> **What is expected**: Repeat the listing that follows, character for character, minus the pictures.

> **Data shown**:
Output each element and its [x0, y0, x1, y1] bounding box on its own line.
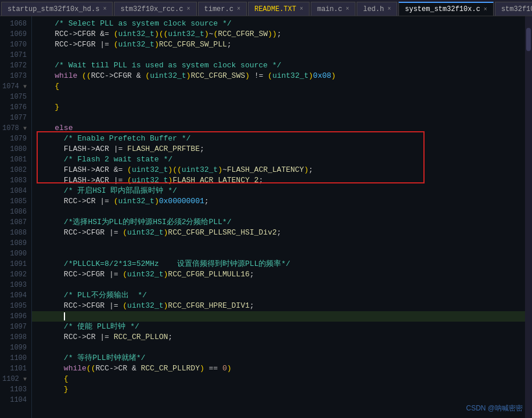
scrollbar[interactable] [525, 16, 532, 418]
line-num-1069: 1069 [2, 29, 27, 39]
tab-readme[interactable]: README.TXT × [248, 2, 310, 16]
line-num-1075: 1075 [2, 92, 27, 102]
code-line-1087: /*选择HSI为PLL的时钟源HSI必须2分频给PLL*/ [32, 217, 525, 228]
code-line-1089 [32, 238, 525, 248]
tab-label: led.h [363, 5, 384, 13]
code-line-1096 [32, 311, 525, 322]
code-line-1077 [32, 113, 525, 123]
line-num-1088: 1088 [2, 228, 27, 238]
tab-rcc[interactable]: stm32f10x_rcc.c × [114, 2, 196, 16]
code-line-1085: RCC->CR |= (uint32_t)0x00000001; [32, 196, 525, 207]
tab-label: README.TXT [254, 5, 296, 13]
line-num-1096: 1096 [2, 311, 27, 322]
line-num-1098: 1098 [2, 332, 27, 343]
code-line-1104 [32, 395, 525, 405]
tab-bar: startup_stm32f10x_hd.s × stm32f10x_rcc.c… [0, 0, 532, 16]
tab-close-icon[interactable]: × [300, 6, 303, 12]
code-line-1078: else [32, 123, 525, 134]
line-num-1082: 1082 [2, 165, 27, 175]
code-line-1100: /* 等待PLL时钟就绪*/ [32, 353, 525, 363]
code-line-1102: { [32, 374, 525, 384]
code-area[interactable]: /* Select PLL as system clock source */ … [32, 16, 525, 418]
line-num-1071: 1071 [2, 50, 27, 60]
tab-stm32[interactable]: stm32f10x.h × [495, 2, 532, 16]
tab-label: stm32f10x.h [501, 5, 532, 13]
editor-container: 1068 1069 1070 1071 1072 1073 1074 ▼ 107… [0, 16, 532, 418]
line-num-1073: 1073 [2, 71, 27, 81]
tab-close-icon[interactable]: × [484, 6, 487, 13]
line-num-1074: 1074 ▼ [2, 81, 27, 92]
line-num-1076: 1076 [2, 102, 27, 113]
tab-close-icon[interactable]: × [186, 6, 190, 12]
line-num-1102: 1102 ▼ [2, 374, 27, 384]
line-num-1068: 1068 [2, 19, 27, 29]
code-line-1081: /* Flash 2 wait state */ [32, 154, 525, 165]
code-line-1070: RCC->CFGR |= (uint32_t)RCC_CFGR_SW_PLL; [32, 39, 525, 50]
line-num-1104: 1104 [2, 395, 27, 405]
line-num-1100: 1100 [2, 353, 27, 363]
line-num-1101: 1101 [2, 363, 27, 374]
line-num-1080: 1080 [2, 144, 27, 154]
tab-label: system_stm32f10x.c [405, 5, 480, 13]
line-num-1095: 1095 [2, 301, 27, 311]
tab-timer[interactable]: timer.c × [198, 2, 247, 16]
line-num-1084: 1084 [2, 186, 27, 196]
code-line-1068: /* Select PLL as system clock source */ [32, 19, 525, 29]
code-line-1093 [32, 280, 525, 290]
tab-led[interactable]: led.h × [357, 2, 397, 16]
code-line-1080: FLASH->ACR |= FLASH_ACR_PRFTBE; [32, 144, 525, 154]
line-num-1092: 1092 [2, 269, 27, 280]
code-line-1079: /* Enable Prefetch Buffer */ [32, 134, 525, 144]
tab-close-icon[interactable]: × [346, 6, 349, 12]
code-line-1069: RCC->CFGR &= (uint32_t)((uint32_t)~(RCC_… [32, 29, 525, 39]
code-line-1092: RCC->CFGR |= (uint32_t)RCC_CFGR_PLLMULL1… [32, 269, 525, 280]
line-num-1072: 1072 [2, 60, 27, 71]
tab-system[interactable]: system_stm32f10x.c × [398, 2, 494, 16]
code-line-1084: /* 开启HSI 即内部晶振时钟 */ [32, 186, 525, 196]
code-line-1071 [32, 50, 525, 60]
tab-label: startup_stm32f10x_hd.s [8, 5, 99, 13]
line-num-1093: 1093 [2, 280, 27, 290]
line-num-1087: 1087 [2, 217, 27, 228]
code-line-1086 [32, 207, 525, 217]
tab-label: timer.c [204, 5, 233, 13]
tab-main[interactable]: main.c × [311, 2, 355, 16]
code-line-1091: /*PLLCLK=8/2*13=52MHz 设置倍频得到时钟源PLL的频率*/ [32, 259, 525, 269]
line-num-1079: 1079 [2, 134, 27, 144]
line-num-1078: 1078 ▼ [2, 123, 27, 134]
code-line-1088: RCC->CFGR |= (uint32_t)RCC_CFGR_PLLSRC_H… [32, 228, 525, 238]
line-num-1083: 1083 [2, 175, 27, 186]
line-num-1089: 1089 [2, 238, 27, 248]
code-line-1090 [32, 248, 525, 259]
tab-close-icon[interactable]: × [237, 6, 240, 12]
line-num-1070: 1070 [2, 39, 27, 50]
code-line-1076: } [32, 102, 525, 113]
line-numbers: 1068 1069 1070 1071 1072 1073 1074 ▼ 107… [0, 16, 32, 418]
scrollbar-thumb[interactable] [526, 28, 531, 51]
line-num-1094: 1094 [2, 290, 27, 301]
tab-label: stm32f10x_rcc.c [120, 5, 183, 13]
code-line-1074: { [32, 81, 525, 92]
code-line-1097: /* 使能 PLL时钟 */ [32, 322, 525, 332]
line-num-1103: 1103 [2, 384, 27, 395]
line-num-1086: 1086 [2, 207, 27, 217]
line-num-1090: 1090 [2, 248, 27, 259]
code-line-1099 [32, 343, 525, 353]
code-line-1101: while((RCC->CR & RCC_CR_PLLRDY) == 0) [32, 363, 525, 374]
code-line-1098: RCC->CR |= RCC_CR_PLLON; [32, 332, 525, 343]
line-num-1097: 1097 [2, 322, 27, 332]
code-line-1083: FLASH->ACR |= (uint32_t)FLASH_ACR_LATENC… [32, 175, 525, 186]
tab-close-icon[interactable]: × [103, 6, 106, 12]
code-line-1073: while ((RCC->CFGR & (uint32_t)RCC_CFGR_S… [32, 71, 525, 81]
code-line-1094: /* PLL不分频输出 */ [32, 290, 525, 301]
tab-close-icon[interactable]: × [387, 6, 391, 12]
line-num-1085: 1085 [2, 196, 27, 207]
code-line-1095: RCC->CFGR |= (uint32_t)RCC_CFGR_HPRE_DIV… [32, 301, 525, 311]
code-line-1103: } [32, 384, 525, 395]
code-line-1075 [32, 92, 525, 102]
line-num-1099: 1099 [2, 343, 27, 353]
tab-label: main.c [317, 5, 342, 13]
code-line-1082: FLASH->ACR &= (uint32_t)((uint32_t)~FLAS… [32, 165, 525, 175]
watermark: CSDN @呐喊密密 [466, 403, 523, 413]
tab-startup[interactable]: startup_stm32f10x_hd.s × [1, 2, 113, 16]
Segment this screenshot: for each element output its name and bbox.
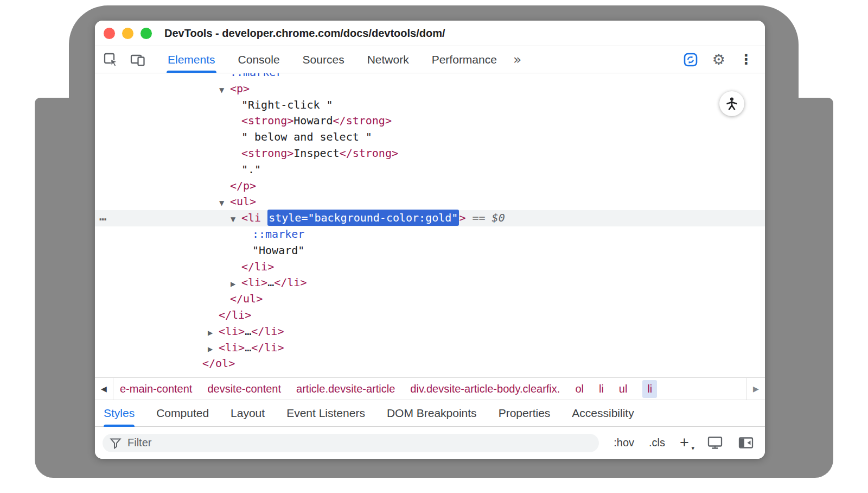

> **Answer for this exercise**:
Output each element and its [x0, y0, x1, y1] bounding box on its own line.
scrollbar[interactable] [525, 16, 532, 418]
line-num-1069: 1069 [2, 29, 27, 39]
tab-readme[interactable]: README.TXT × [248, 2, 310, 16]
line-num-1075: 1075 [2, 92, 27, 102]
code-line-1087: /*选择HSI为PLL的时钟源HSI必须2分频给PLL*/ [32, 217, 525, 228]
code-line-1089 [32, 238, 525, 248]
tab-label: led.h [363, 5, 384, 13]
code-line-1096 [32, 311, 525, 322]
code-line-1077 [32, 113, 525, 123]
line-num-1088: 1088 [2, 228, 27, 238]
tab-rcc[interactable]: stm32f10x_rcc.c × [114, 2, 196, 16]
code-line-1085: RCC->CR |= (uint32_t)0x00000001; [32, 196, 525, 207]
tab-label: README.TXT [254, 5, 296, 13]
line-num-1096: 1096 [2, 311, 27, 322]
line-num-1098: 1098 [2, 332, 27, 343]
code-line-1104 [32, 395, 525, 405]
tab-bar: startup_stm32f10x_hd.s × stm32f10x_rcc.c… [0, 0, 532, 16]
tab-close-icon[interactable]: × [300, 6, 303, 12]
code-line-1078: else [32, 123, 525, 134]
line-num-1082: 1082 [2, 165, 27, 175]
code-line-1100: /* 等待PLL时钟就绪*/ [32, 353, 525, 363]
code-line-1102: { [32, 374, 525, 384]
code-area[interactable]: /* Select PLL as system clock source */ … [32, 16, 525, 418]
line-num-1071: 1071 [2, 50, 27, 60]
tab-stm32[interactable]: stm32f10x.h × [495, 2, 532, 16]
tab-label: stm32f10x.h [501, 5, 532, 13]
editor-container: 1068 1069 1070 1071 1072 1073 1074 ▼ 107… [0, 16, 532, 418]
line-num-1073: 1073 [2, 71, 27, 81]
tab-close-icon[interactable]: × [484, 6, 487, 13]
line-num-1074: 1074 ▼ [2, 81, 27, 92]
line-num-1076: 1076 [2, 102, 27, 113]
tab-close-icon[interactable]: × [186, 6, 190, 12]
line-num-1102: 1102 ▼ [2, 374, 27, 384]
line-num-1068: 1068 [2, 19, 27, 29]
code-line-1081: /* Flash 2 wait state */ [32, 154, 525, 165]
code-line-1070: RCC->CFGR |= (uint32_t)RCC_CFGR_SW_PLL; [32, 39, 525, 50]
line-num-1104: 1104 [2, 395, 27, 405]
line-num-1100: 1100 [2, 353, 27, 363]
line-num-1101: 1101 [2, 363, 27, 374]
line-num-1080: 1080 [2, 144, 27, 154]
tab-label: system_stm32f10x.c [405, 5, 480, 13]
line-num-1095: 1095 [2, 301, 27, 311]
tab-timer[interactable]: timer.c × [198, 2, 247, 16]
line-num-1084: 1084 [2, 186, 27, 196]
code-line-1068: /* Select PLL as system clock source */ [32, 19, 525, 29]
code-line-1093 [32, 280, 525, 290]
tab-led[interactable]: led.h × [357, 2, 397, 16]
code-line-1080: FLASH->ACR |= FLASH_ACR_PRFTBE; [32, 144, 525, 154]
line-num-1092: 1092 [2, 269, 27, 280]
code-line-1079: /* Enable Prefetch Buffer */ [32, 134, 525, 144]
tab-close-icon[interactable]: × [346, 6, 349, 12]
code-line-1069: RCC->CFGR &= (uint32_t)((uint32_t)~(RCC_… [32, 29, 525, 39]
code-line-1092: RCC->CFGR |= (uint32_t)RCC_CFGR_PLLMULL1… [32, 269, 525, 280]
line-num-1072: 1072 [2, 60, 27, 71]
tab-system[interactable]: system_stm32f10x.c × [398, 2, 494, 16]
code-line-1084: /* 开启HSI 即内部晶振时钟 */ [32, 186, 525, 196]
code-line-1071 [32, 50, 525, 60]
tab-label: startup_stm32f10x_hd.s [8, 5, 99, 13]
line-num-1093: 1093 [2, 280, 27, 290]
line-num-1087: 1087 [2, 217, 27, 228]
code-line-1086 [32, 207, 525, 217]
tab-label: timer.c [204, 5, 233, 13]
tab-main[interactable]: main.c × [311, 2, 355, 16]
code-line-1091: /*PLLCLK=8/2*13=52MHz 设置倍频得到时钟源PLL的频率*/ [32, 259, 525, 269]
line-num-1079: 1079 [2, 134, 27, 144]
line-num-1078: 1078 ▼ [2, 123, 27, 134]
code-line-1088: RCC->CFGR |= (uint32_t)RCC_CFGR_PLLSRC_H… [32, 228, 525, 238]
line-num-1083: 1083 [2, 175, 27, 186]
line-num-1089: 1089 [2, 238, 27, 248]
code-line-1090 [32, 248, 525, 259]
tab-close-icon[interactable]: × [237, 6, 240, 12]
line-num-1070: 1070 [2, 39, 27, 50]
code-line-1076: } [32, 102, 525, 113]
line-numbers: 1068 1069 1070 1071 1072 1073 1074 ▼ 107… [0, 16, 32, 418]
scrollbar-thumb[interactable] [526, 28, 531, 51]
line-num-1094: 1094 [2, 290, 27, 301]
tab-label: stm32f10x_rcc.c [120, 5, 183, 13]
code-line-1074: { [32, 81, 525, 92]
code-line-1097: /* 使能 PLL时钟 */ [32, 322, 525, 332]
line-num-1103: 1103 [2, 384, 27, 395]
line-num-1086: 1086 [2, 207, 27, 217]
line-num-1090: 1090 [2, 248, 27, 259]
code-line-1099 [32, 343, 525, 353]
code-line-1101: while((RCC->CR & RCC_CR_PLLRDY) == 0) [32, 363, 525, 374]
code-line-1098: RCC->CR |= RCC_CR_PLLON; [32, 332, 525, 343]
line-num-1097: 1097 [2, 322, 27, 332]
code-line-1083: FLASH->ACR |= (uint32_t)FLASH_ACR_LATENC… [32, 175, 525, 186]
tab-close-icon[interactable]: × [103, 6, 106, 12]
code-line-1073: while ((RCC->CFGR & (uint32_t)RCC_CFGR_S… [32, 71, 525, 81]
code-line-1094: /* PLL不分频输出 */ [32, 290, 525, 301]
tab-close-icon[interactable]: × [387, 6, 391, 12]
line-num-1085: 1085 [2, 196, 27, 207]
code-line-1095: RCC->CFGR |= (uint32_t)RCC_CFGR_HPRE_DIV… [32, 301, 525, 311]
code-line-1103: } [32, 384, 525, 395]
code-line-1075 [32, 92, 525, 102]
line-num-1099: 1099 [2, 343, 27, 353]
tab-label: main.c [317, 5, 342, 13]
code-line-1082: FLASH->ACR &= (uint32_t)((uint32_t)~FLAS… [32, 165, 525, 175]
watermark: CSDN @呐喊密密 [466, 403, 523, 413]
tab-startup[interactable]: startup_stm32f10x_hd.s × [1, 2, 113, 16]
Segment this screenshot: for each element output its name and bbox.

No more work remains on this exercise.